Greek Doctor among First to Receive COVID Vaccine in Miami

MIAMI – A Greek doctor at Jackson Memorial Hospital in Miami is one of the first U.S. health care workers to receive the Pfizer vaccine against COVID-19.

The 38-year-old cardiologist, Dr. Vasilis Karantalis, first conducted his own research on the new vaccine and mRNA technology, and decided to take the vaccine since the risk of possible future side effects was not as terrible as the deadly toll the pandemic has taken on the planet, and what he has seen in his own experience at the hospital.

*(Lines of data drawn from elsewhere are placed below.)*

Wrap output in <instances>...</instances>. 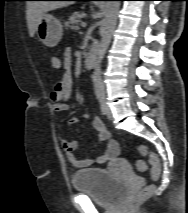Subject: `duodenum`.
I'll use <instances>...</instances> for the list:
<instances>
[{
    "label": "duodenum",
    "instance_id": "1",
    "mask_svg": "<svg viewBox=\"0 0 188 213\" xmlns=\"http://www.w3.org/2000/svg\"><path fill=\"white\" fill-rule=\"evenodd\" d=\"M97 52H98V46L96 44H93L84 61V65L87 69H91L95 66V63L97 60Z\"/></svg>",
    "mask_w": 188,
    "mask_h": 213
}]
</instances>
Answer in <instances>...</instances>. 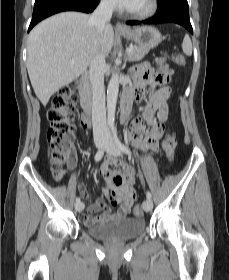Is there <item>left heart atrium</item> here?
<instances>
[{"label":"left heart atrium","instance_id":"obj_1","mask_svg":"<svg viewBox=\"0 0 229 280\" xmlns=\"http://www.w3.org/2000/svg\"><path fill=\"white\" fill-rule=\"evenodd\" d=\"M134 0H115V3L123 8H129Z\"/></svg>","mask_w":229,"mask_h":280}]
</instances>
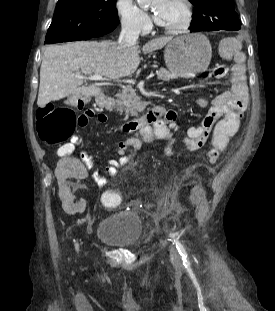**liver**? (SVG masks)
I'll return each instance as SVG.
<instances>
[{
	"mask_svg": "<svg viewBox=\"0 0 275 311\" xmlns=\"http://www.w3.org/2000/svg\"><path fill=\"white\" fill-rule=\"evenodd\" d=\"M172 39L155 38L143 45L142 52L147 54L161 49ZM140 52L136 44L123 48L111 41H80L49 46L40 68L38 106L43 108L49 102L71 94H82L86 99L98 96L101 88L97 85L83 86V79L77 75L97 74L108 79L132 75L140 64Z\"/></svg>",
	"mask_w": 275,
	"mask_h": 311,
	"instance_id": "obj_1",
	"label": "liver"
}]
</instances>
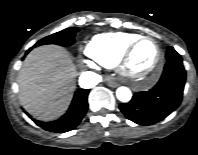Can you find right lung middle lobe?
<instances>
[{
	"mask_svg": "<svg viewBox=\"0 0 198 155\" xmlns=\"http://www.w3.org/2000/svg\"><path fill=\"white\" fill-rule=\"evenodd\" d=\"M78 31L79 29L76 27L67 28L58 33L52 34L50 36L41 39L33 47H37L39 45H44V44H57L61 46H70L75 42L74 37L76 32Z\"/></svg>",
	"mask_w": 198,
	"mask_h": 155,
	"instance_id": "dd1d6c3e",
	"label": "right lung middle lobe"
}]
</instances>
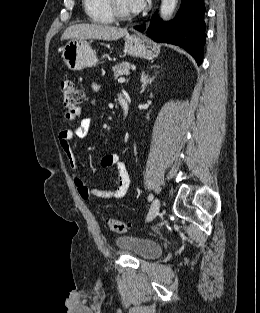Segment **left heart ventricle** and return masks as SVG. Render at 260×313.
<instances>
[{"instance_id": "b2bd125f", "label": "left heart ventricle", "mask_w": 260, "mask_h": 313, "mask_svg": "<svg viewBox=\"0 0 260 313\" xmlns=\"http://www.w3.org/2000/svg\"><path fill=\"white\" fill-rule=\"evenodd\" d=\"M118 8L127 14L133 13L129 0H116Z\"/></svg>"}]
</instances>
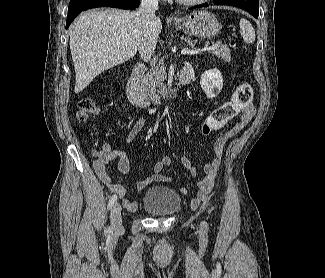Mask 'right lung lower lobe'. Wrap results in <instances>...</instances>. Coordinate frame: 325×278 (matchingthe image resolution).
Listing matches in <instances>:
<instances>
[{"instance_id": "right-lung-lower-lobe-1", "label": "right lung lower lobe", "mask_w": 325, "mask_h": 278, "mask_svg": "<svg viewBox=\"0 0 325 278\" xmlns=\"http://www.w3.org/2000/svg\"><path fill=\"white\" fill-rule=\"evenodd\" d=\"M140 0H70L66 29L71 22L84 10L96 7H116L129 9L138 7Z\"/></svg>"}]
</instances>
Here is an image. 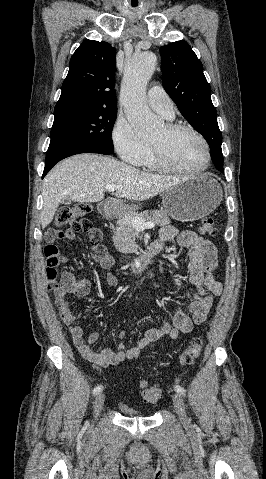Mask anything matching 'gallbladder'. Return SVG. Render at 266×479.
<instances>
[{"label": "gallbladder", "mask_w": 266, "mask_h": 479, "mask_svg": "<svg viewBox=\"0 0 266 479\" xmlns=\"http://www.w3.org/2000/svg\"><path fill=\"white\" fill-rule=\"evenodd\" d=\"M61 203H63V204H70V203H71V199L66 198V199L62 200Z\"/></svg>", "instance_id": "obj_1"}]
</instances>
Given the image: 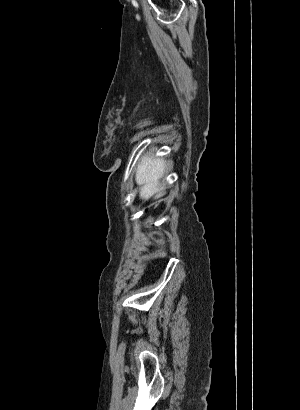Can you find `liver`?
Returning a JSON list of instances; mask_svg holds the SVG:
<instances>
[{
  "mask_svg": "<svg viewBox=\"0 0 300 410\" xmlns=\"http://www.w3.org/2000/svg\"><path fill=\"white\" fill-rule=\"evenodd\" d=\"M164 159H154L153 155H144L137 167L136 182L141 186L140 198L148 200L154 196L158 199L165 195V185L160 179L165 172Z\"/></svg>",
  "mask_w": 300,
  "mask_h": 410,
  "instance_id": "liver-1",
  "label": "liver"
}]
</instances>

"I studied the scientific article on the Pfizer vaccine and was convinced that the risk of taking this vaccine is clearly less than that of exposure to the coronavirus itself. This also applies to me, at 38 years old, without an underlying health condition. For my age group, mortality in symptomatic COVID-19 patients is 0.4%. It sounds small, but do you know what that means? That one in 200 patients my age who develop COVID symptoms die. I consider this risk to be too high in relation to the vaccine," said Dr. Karantalis.

According to the Greek-American doctor, he is aware of possible immediate side effects when he receives the second dose of the vaccine, which includes a headache or the development of a fever for a short period of time, usually not longer than one day.

"Undoubtedly, the issue of long-term consequences also arises. Nobody knows them. On the other hand, I was informed about mRNA technology and I have to remind you that this is not a new technology. The first treatment with mRNA technology was approved by the FDA 22 years ago, in 1998. There are a total of five therapies based on it, but as a vaccine it is indeed the first. But we must be properly informed. MRNA does not change your DNA. This is a rule of biology that we have already been taught since… high school,” he emphasized, adding that the speed with which the vaccine was developed was due to a number of factors.

"First, mRNA technology, as I said, was pre-existing. Second, this virus does not mutate like, for example, HIV. It had some mutations, but the basic protein did not change. So the researchers knew where to look. There were also patients available for testing, as the virus had high transmissibility rates. Another important element is funding: there was a large amount of funding invested in this vaccine, because this disease has plagued humanity. The regulators also checked the results live, every two weeks. At the same time, we should not make comparisons with the polio vaccine development. The technology today is completely different in the 21st century. Vaccines have controlled, but also eradicated diseases," he added.

However, Dr. Karantalis, who was born and raised in Patras, noted that, in addition to the advice he will give, every citizen should be responsibly informed about the vaccine, in order to make a conscious and correct decision about his own health.

"I will advise my patients to take the vaccine. The same goes for my parents, when the vaccination starts in Greece. On the other hand, the vaccine should not be mandatory. Let everyone choose what to do, as long as they first seek responsible information from the right sources. They cannot consider a random person on YouTube, who has nothing to do with medicine, more reliable, for example, than Dr. Anthony Fauci. In conclusion, my advice is the following: Inform yourself and make the decision yourself, so that you do not have the slightest doubt. I did just that,” he said.

"The second and third waves are nightmarish"

One of the reasons that Dr. Karantalis wanted to be vaccinated was his own experience in the hospital during the outbreak of the pandemic in Florida. As he emphasized, the difficulties were not so much in the first wave, in the spring, but mainly in the second and third – which is in progress – when doctors of every specialty were called in to help.

"It is alleged that the virus came to Florida from visitors from New York and Italy. The first patient at our hospital was a TSA employee from the airport. At that time, in the spring, we did not have a mechanism for testing. He had symptoms, but we sent his sample to a central lab and it took a week to find out he was positive. The fact that we did not have a strong first wave, gave us time to prepare. We owe a great thank you to the doctors and nurses in New York, who taught us a lot, through how they dealt with the very difficult situation in New York last spring," Dr. Karantalis said.

In conclusion, Dr. Karantalis sounded the alarm, expressing the fear that the cases will increase even more, given that the public is already tired and is not following the measures as strictly as they were earlier in the pandemic.

"I see, for example, that some people plan to spend the holidays at their friends' houses. They think they will not get infected because they know them. Surely people are tired. However, we must keep in mind that, even with the vaccine, we must be careful and follow the measures at least until the beginning of the summer. I'm afraid that in January we will see even worse situations, especially in States with fewer ICU beds."